Consciente de la nécessité de permettre aux entreprises d'adopter une IA plus avancée en toute sécurité, la Commission européenne a proposé, le 21 avril dernier, de nouvelles règles visant à faire de l'Europe le berceau de l’IA de confiance. Si elles sont établies, ces règles deviendront le tout premier cadre juridique international pour l'IA, visant à compléter le développement de modèles analytiques avancés et s'assurer que leurs applications sont bien définies, augmentant de facto la confiance et la compréhension des utilisateurs. Il s'agit d'une évolution importante sur la voie de l'équité et de la garantie du respect des droits humains fondamentaux. 

L’Europe a choisi de fonder le degré d’exigence éthique d’une IA en fonction du risque qui lui est associé, donc tous les algorithmes sont potentiellement concernés. Il parait assez évident que les IA militaires ou médicales seront particulièrement scrutées, mais en réalité beaucoup d’IA utilisées quotidiennement peuvent avoir des conséquences négatives sur l’humain si elles ne sont pas suffisamment encadrées. Ainsi dans le secteur RH, l’Europe cite explicitement les algorithmes utilisés dans le cadre de recrutements. En ce qui concerne la finance, ce sont celles utilisées pour l’établissement de taux de solvabilité (Credit Scoring en Anglais) ou d’octroi de crédit qui seront à réévaluer. L'introduction d'un tel cadre aidera les professionnels de tous les secteurs à prendre de meilleures décisions basées sur les données et contribuera à garantir que les résultats obtenus par les modèles d'IA sont cohérents et non discriminatoires. 

Il s'agit également d'une évolution importante pour le futur des activités commerciales des entreprises européennes. Pour innover à bon escient et choisir soigneusement où investir des capitaux, il est essentiel de clarifier les réglementations et les pratiques entourant l'IA, en particulier dans le contexte d'une concurrence mondiale accrue et de l'utilisation encore opaque des données. La réglementation encouragera la modernisation de l'IA, la rapprochant de la réalité et donc de la précision, augmentant le potentiel de résultats plus affinés et individualisés. Dans le cas précis d’une demande de crédit par exemple, l’attention particulière qui sera portée aux critères d’accessibilité pourrait être revue. Ainsi, pour avoir des garanties en matière de pérennité des revenus du demandeur, on peut imaginer que d’autres formes de contrats autres que le CDI soient mieux prises en compte par l’IA de l’établissement bancaire dans l’analyse préalable des pièces du dossier de prêt.
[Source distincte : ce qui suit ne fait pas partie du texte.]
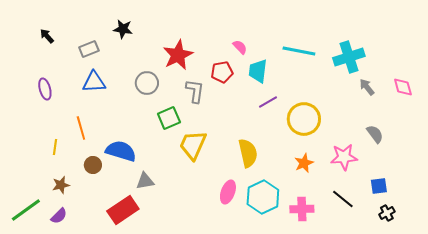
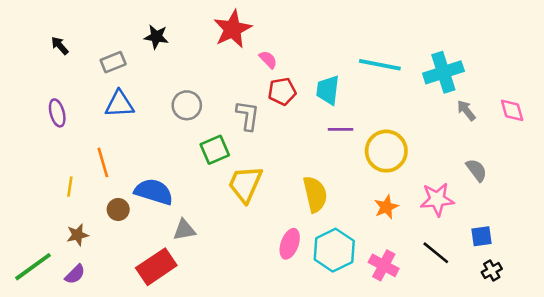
pink semicircle: (240, 47) -> (268, 60), moved
red star: (178, 55) -> (233, 29), moved
purple line: (268, 102) -> (341, 129), turned 30
pink cross: (302, 209) -> (384, 265), turned 30

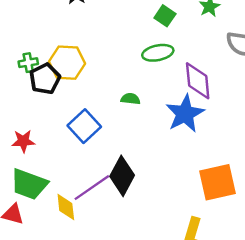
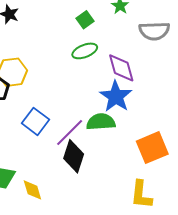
green square: (165, 16) -> (85, 20), turned 30
green semicircle: (130, 99) -> (101, 122), moved, size x1.8
purple line: (92, 188) -> (70, 133), moved

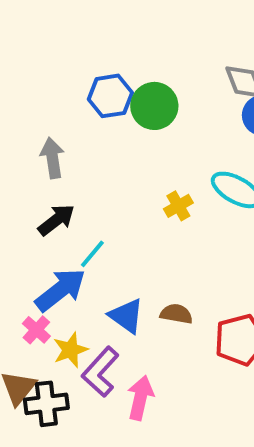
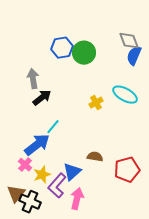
black arrow: (56, 220) -> (42, 98), moved
blue triangle: (126, 316) -> (72, 172), moved, turned 42
black cross: (46, 404) -> (30, 202), turned 30

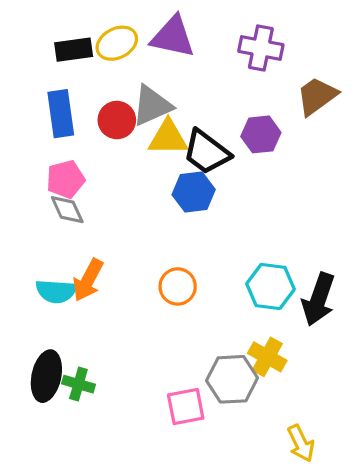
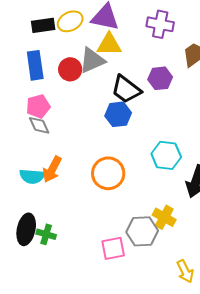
yellow triangle: (168, 138) -> (109, 44), moved
orange circle: (178, 286) -> (108, 173), size x1.4
cyan hexagon: (270, 286) -> (166, 155), moved

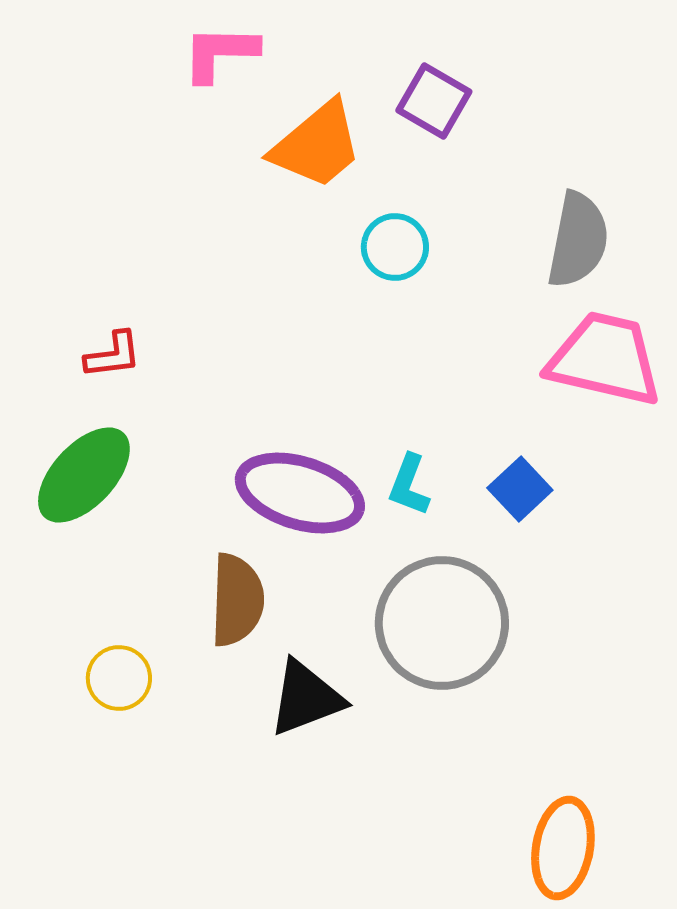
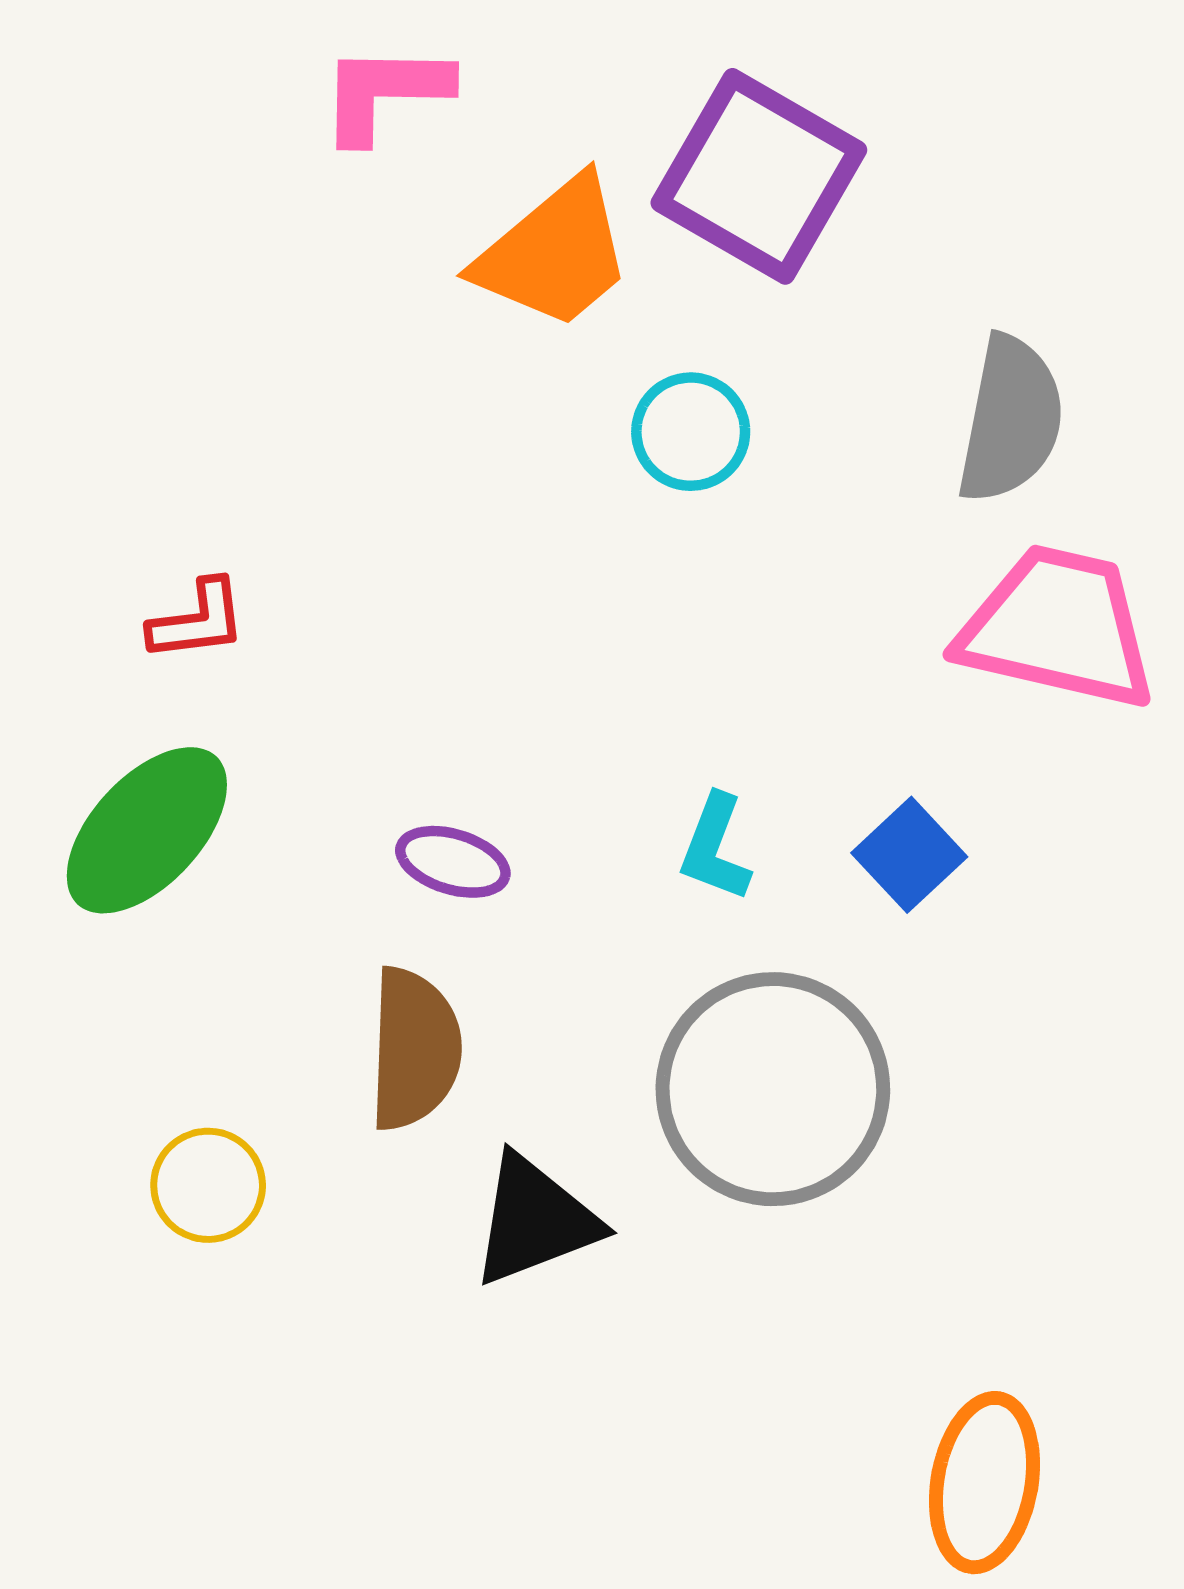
purple square: (434, 101) -> (759, 176), size x1.6
purple ellipse: (300, 493) -> (453, 862), moved, size x0.5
Il existe de nombreux autres services financiers qui peuvent être rationalisés à l'aide d'autres outils d'IA tels que le traitement du langage naturel, notamment les chatbots pour le service clientèle, ou l'ajout de la possibilité d'analyser des données non structurées pour résoudre des problèmes financiers complexes. Ces outils, une fois encadrés, sont mûrs pour l'innovation.

Partout en Europe, des initiatives visant à garantir les meilleurs critères d'exigence pour l'utilisation de l'IA apparaissent. Les entreprises s'engagent au quotidien pour s'assurer que l'IA est digne de confiance. Cela passe notamment par la mise en place de grilles internes d’évaluation des solutions IA développées, avec plusieurs niveaux de mesures (codes utilisés, formation requise de l’équipe, observations des pratiques métiers, contrôles croisés etc.). D’autres intègrent une démarche éthique dès le développement des algorithmes, et ce, en étroite collaboration avec les équipes impliquées dans l’entreprise que ce soit au niveau du conseil que du contrôle : chargés de projet ML ou automatisation, responsables innovations, développeurs, DSI, RSSI, le DPO etc. Plus généralement, les entreprises sont nombreuses à participer à l’élaboration d’instances représentatives pour leur secteur et/ou à l’animation de programmes pédagogiques dédiés. 

Le dispositif de la Commission européenne constitue une étape importante et, espérons-le, marque le début d'une Europe qui deviendra un leader mondial dans l'élaboration de réglementations susceptibles d'encourager et de favoriser l'innovation, tout en continuant à protéger les droits de l'homme.